Microsoft has revealed details of an artificial intelligence system that performs better than human doctors at complex health diagnoses, creating a “path to medical superintelligence”.
The company’s AI unit, which is led by the British tech pioneer Mustafa Suleyman, has developed a system that imitates a panel of expert physicians tackling “diagnostically complex and intellectually demanding” cases.

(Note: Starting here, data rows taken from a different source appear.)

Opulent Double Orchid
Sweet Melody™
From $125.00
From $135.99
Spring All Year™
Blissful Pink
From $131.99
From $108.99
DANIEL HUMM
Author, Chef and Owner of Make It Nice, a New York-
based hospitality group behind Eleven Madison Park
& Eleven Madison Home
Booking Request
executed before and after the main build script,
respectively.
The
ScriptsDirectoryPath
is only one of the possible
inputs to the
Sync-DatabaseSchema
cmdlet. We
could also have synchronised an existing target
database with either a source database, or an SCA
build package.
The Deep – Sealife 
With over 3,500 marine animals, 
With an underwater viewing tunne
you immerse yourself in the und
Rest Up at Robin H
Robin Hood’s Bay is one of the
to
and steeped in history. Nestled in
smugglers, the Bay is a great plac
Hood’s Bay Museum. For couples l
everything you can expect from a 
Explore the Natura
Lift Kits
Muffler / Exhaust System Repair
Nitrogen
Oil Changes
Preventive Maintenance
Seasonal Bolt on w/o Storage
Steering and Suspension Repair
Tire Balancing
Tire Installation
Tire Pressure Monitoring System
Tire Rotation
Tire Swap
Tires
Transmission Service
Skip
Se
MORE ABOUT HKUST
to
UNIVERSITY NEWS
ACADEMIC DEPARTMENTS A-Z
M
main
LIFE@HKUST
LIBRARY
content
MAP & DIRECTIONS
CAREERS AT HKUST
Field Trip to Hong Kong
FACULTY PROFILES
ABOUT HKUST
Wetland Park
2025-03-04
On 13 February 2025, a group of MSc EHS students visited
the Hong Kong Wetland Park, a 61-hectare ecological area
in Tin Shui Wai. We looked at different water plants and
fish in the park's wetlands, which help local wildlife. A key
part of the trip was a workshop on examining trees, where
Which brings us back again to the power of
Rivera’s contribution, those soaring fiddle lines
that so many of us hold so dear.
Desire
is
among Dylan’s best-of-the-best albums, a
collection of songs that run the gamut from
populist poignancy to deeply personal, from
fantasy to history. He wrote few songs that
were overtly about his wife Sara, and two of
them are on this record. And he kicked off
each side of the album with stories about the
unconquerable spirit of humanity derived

Microsoft said that when paired with OpenAI’s advanced o3 AI model, its approach “solved” more than eight of 10 case studies specially chosen for the diagnostic challenge. When those case studies were tried on practising physicians – who had no access to colleagues, textbooks or chatbots – the accuracy rate was two out of 10.
Microsoft said it was also a cheaper option than using human doctors because it was more efficient at ordering tests.
Despite highlighting the potential cost savings from its research, Microsoft played down the job implications, saying it believed AI would complement doctors’ roles rather than replace them.
“Their clinical roles are much broader than simply making a diagnosis. They need to navigate ambiguity and build trust with patients and their families in a way that AI isn’t set up to do,” the company wrote in a blogpost announcing the research, which is being submitted for peer review.
However, using the slogan “path to medical superintelligence” raises the prospect of radical change in the healthcare market. While artificial general intelligence (AGI) refers to systems that match human cognitive abilities at any given task, superintelligence is an equally theoretical term referring to a system that exceeds human intellectual performance across the board.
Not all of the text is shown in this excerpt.